Serlo looked at his sister, and said, “Did I give thee a false picture of our friend? He begins well; he has still many things to tell us, many to persuade us of.” Wilhelm asseverated loudly, that he meant not to persuade, but to convince; he begged for another moment’s patience.
“Figure to yourselves this youth,” cried he, “this son of princes: conceive him vividly, bring his state before your eyes, and then observe him when he learns that his father’s spirit walks; stand by him in the terrors of the night, when the venerable ghost itself appears before him. A horrid shudder passes over him; he speaks to the mysterious form; he sees it beckon him; he follows it, and hears. The fearful accusation of his uncle rings in his ears; the summons to revenge, and the piercing off repeated prayer, Remember me!
“And when the ghost has vanished, who is it that stands before us? A young hero panting for vengeance? A prince by birth, rejoicing to be called to punish the usurper of his crown? No! trouble and astonishment take hold of his solitary young man; he grows bitter against smiling villains, swears that he will not forget the spirit, and concludes with the significant ejaculation:
“In these words, I imagine, will be found the key to Hamlet’s whole procedure. To me it is clear that Shakspeare meant, in the present case, to represent the effects of a great action laid upon a soul unfit for the performance of it. In this view the whole piece seems to me to be composed. There is an oak-tree planted in a costly jar, which should have borne only pleasant flowers in its bosom; the roots expand, the jar is shivered.

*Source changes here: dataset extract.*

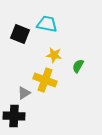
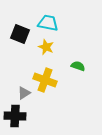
cyan trapezoid: moved 1 px right, 1 px up
yellow star: moved 8 px left, 8 px up; rotated 14 degrees clockwise
green semicircle: rotated 80 degrees clockwise
black cross: moved 1 px right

A lovely, pure, noble and most moral nature, without the strength of nerve which forms a hero, sinks beneath a burden which it cannot bear and must not cast away. All duties are holy for him; the present is too hard. Impossibilities have been required of him; not in themselves impossibilities, but such for him. He winds, and turns, and torments himself; he advances and recoils; at ever put in mind, ever puts himself in mind; at last does all but lose his purpose from his thoughts; yet still without recovering his peace of mind.”